I am assuming the fit is not good on this logistic given the R squared.

I am going to attempt regularization in statsmodels.

### Regularization in Statsmodels

In [81]:
#Regularization...

logit_reg_quality = logit_quality.fit_regularized()

Optimization terminated successfully.    (Exit mode 0)
            Current function value: 0.479911524195
            Iterations: 26
            Function evaluations: 28
            Gradient evaluations: 26


Note that 26 iterations occured for regularization compared to six for no regularization.

In [83]:
logit_reg_quality.summary()

0,1,2,3
Dep. Variable:,high_quality,No.

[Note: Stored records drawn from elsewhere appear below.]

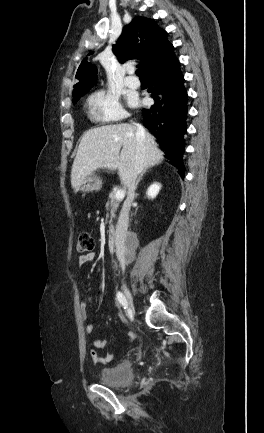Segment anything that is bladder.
<instances>
[{
  "label": "bladder",
  "mask_w": 264,
  "mask_h": 433,
  "mask_svg": "<svg viewBox=\"0 0 264 433\" xmlns=\"http://www.w3.org/2000/svg\"><path fill=\"white\" fill-rule=\"evenodd\" d=\"M133 379V365L131 362H123L110 368H104L100 372V382L110 387H126Z\"/></svg>",
  "instance_id": "1"
}]
</instances>
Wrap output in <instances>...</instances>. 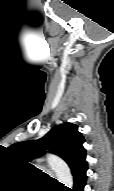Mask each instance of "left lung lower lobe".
I'll list each match as a JSON object with an SVG mask.
<instances>
[{
    "label": "left lung lower lobe",
    "mask_w": 114,
    "mask_h": 191,
    "mask_svg": "<svg viewBox=\"0 0 114 191\" xmlns=\"http://www.w3.org/2000/svg\"><path fill=\"white\" fill-rule=\"evenodd\" d=\"M86 171L87 162L85 161L72 173L74 178V186L70 191H83L87 179Z\"/></svg>",
    "instance_id": "obj_1"
}]
</instances>
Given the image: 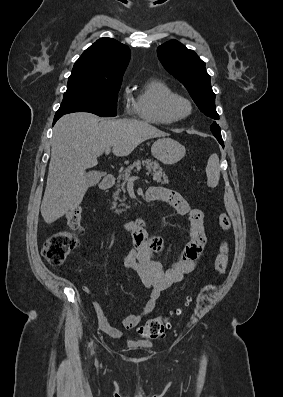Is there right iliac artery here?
<instances>
[{
  "label": "right iliac artery",
  "mask_w": 283,
  "mask_h": 397,
  "mask_svg": "<svg viewBox=\"0 0 283 397\" xmlns=\"http://www.w3.org/2000/svg\"><path fill=\"white\" fill-rule=\"evenodd\" d=\"M92 345H93V342L90 343V346H92Z\"/></svg>",
  "instance_id": "right-iliac-artery-1"
}]
</instances>
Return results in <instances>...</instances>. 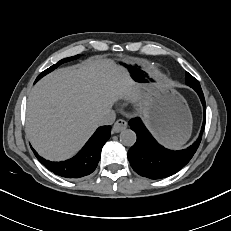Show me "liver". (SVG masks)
Returning a JSON list of instances; mask_svg holds the SVG:
<instances>
[{"label":"liver","instance_id":"liver-1","mask_svg":"<svg viewBox=\"0 0 231 231\" xmlns=\"http://www.w3.org/2000/svg\"><path fill=\"white\" fill-rule=\"evenodd\" d=\"M139 96L125 68L102 57L55 70L30 92L27 136L44 158L65 160L81 149L118 99Z\"/></svg>","mask_w":231,"mask_h":231}]
</instances>
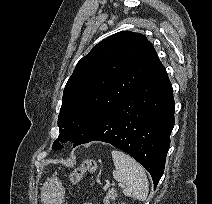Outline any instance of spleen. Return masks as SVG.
Instances as JSON below:
<instances>
[{"label": "spleen", "mask_w": 212, "mask_h": 204, "mask_svg": "<svg viewBox=\"0 0 212 204\" xmlns=\"http://www.w3.org/2000/svg\"><path fill=\"white\" fill-rule=\"evenodd\" d=\"M111 154L115 167L113 177L122 183L123 193L139 201H145L149 185L143 167L121 151L113 150Z\"/></svg>", "instance_id": "3e777b00"}]
</instances>
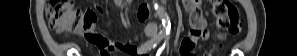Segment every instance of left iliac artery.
Listing matches in <instances>:
<instances>
[{
  "instance_id": "left-iliac-artery-1",
  "label": "left iliac artery",
  "mask_w": 297,
  "mask_h": 56,
  "mask_svg": "<svg viewBox=\"0 0 297 56\" xmlns=\"http://www.w3.org/2000/svg\"><path fill=\"white\" fill-rule=\"evenodd\" d=\"M164 47H165V44L162 46V48H161V49H159V50H158V52H157V56H159V55H160V53H161V51L164 49Z\"/></svg>"
}]
</instances>
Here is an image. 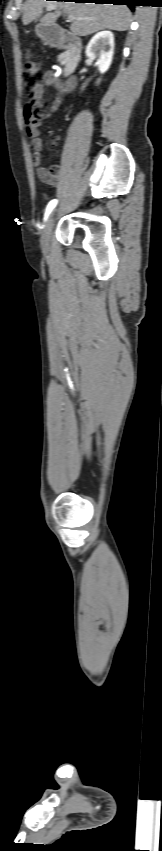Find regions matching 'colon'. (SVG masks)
I'll return each instance as SVG.
<instances>
[{"label": "colon", "mask_w": 162, "mask_h": 851, "mask_svg": "<svg viewBox=\"0 0 162 851\" xmlns=\"http://www.w3.org/2000/svg\"><path fill=\"white\" fill-rule=\"evenodd\" d=\"M27 61L24 65L23 81L26 90L33 92L35 88L42 82L43 74L39 65L33 60L32 54L26 52Z\"/></svg>", "instance_id": "5ec220e1"}]
</instances>
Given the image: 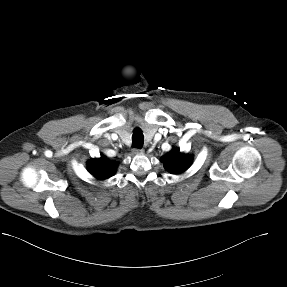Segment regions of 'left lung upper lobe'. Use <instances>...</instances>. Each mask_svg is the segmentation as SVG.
I'll return each mask as SVG.
<instances>
[{
  "instance_id": "left-lung-upper-lobe-1",
  "label": "left lung upper lobe",
  "mask_w": 287,
  "mask_h": 287,
  "mask_svg": "<svg viewBox=\"0 0 287 287\" xmlns=\"http://www.w3.org/2000/svg\"><path fill=\"white\" fill-rule=\"evenodd\" d=\"M161 161L170 173L180 174L189 168L192 163V157L181 153L178 148H174Z\"/></svg>"
}]
</instances>
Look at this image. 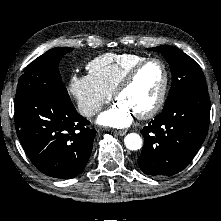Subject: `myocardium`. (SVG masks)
Segmentation results:
<instances>
[{"label":"myocardium","instance_id":"f54148a6","mask_svg":"<svg viewBox=\"0 0 221 221\" xmlns=\"http://www.w3.org/2000/svg\"><path fill=\"white\" fill-rule=\"evenodd\" d=\"M150 63H157L162 67L163 83L155 103L148 110L136 114L137 118L139 119L152 118L160 111L165 102L170 80L169 69L166 63L159 58H147L143 60L128 71V73L122 78L120 83L117 85L113 93L114 98L117 100L118 96L133 83L139 72Z\"/></svg>","mask_w":221,"mask_h":221}]
</instances>
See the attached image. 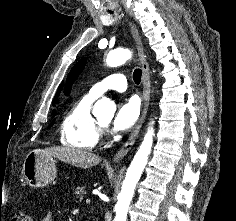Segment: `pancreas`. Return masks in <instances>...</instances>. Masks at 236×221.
<instances>
[{"mask_svg":"<svg viewBox=\"0 0 236 221\" xmlns=\"http://www.w3.org/2000/svg\"><path fill=\"white\" fill-rule=\"evenodd\" d=\"M85 190H84V187H79L76 191H75V195H76V198H79L80 200L83 199V196L85 194Z\"/></svg>","mask_w":236,"mask_h":221,"instance_id":"obj_1","label":"pancreas"}]
</instances>
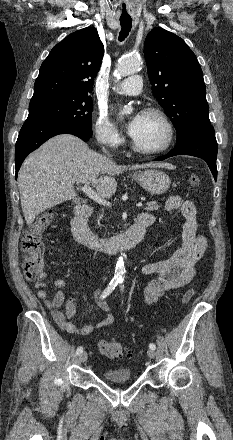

Observations:,1862.0
Model:,Logit,Df Residuals:,1859.0
Method:,MLE,Df Model:,2.0
Date:,"Wed, 04 May 2016",Pseudo R-squ.:,0.01174
Time:,00:41:47,Log-Likelihood:,-893.6
converged:,True,LL-Null:,-904.22
,,LLR p-value:,2.443e-05

0,1,2,3,4,5
,coef,std err,z,P>|z|,[95.0% Conf. Int.]
density,-1.9022,0.249,-7.647,0.000,-2.390 -1.415
sulphates,1.1641,0.399,2.921,0.003,0.383 1.945
residual_sugar,-0.0366,0.014,-2.674,0.007,-0.063 -0.010


The fit does not look good here either.

### Conclusion

Logistic regression with regularization in sklearn and K nearest neighbors both do a good job of classifying if a wine is high quality or not based on the three features passed (both have an accuracy of 80%).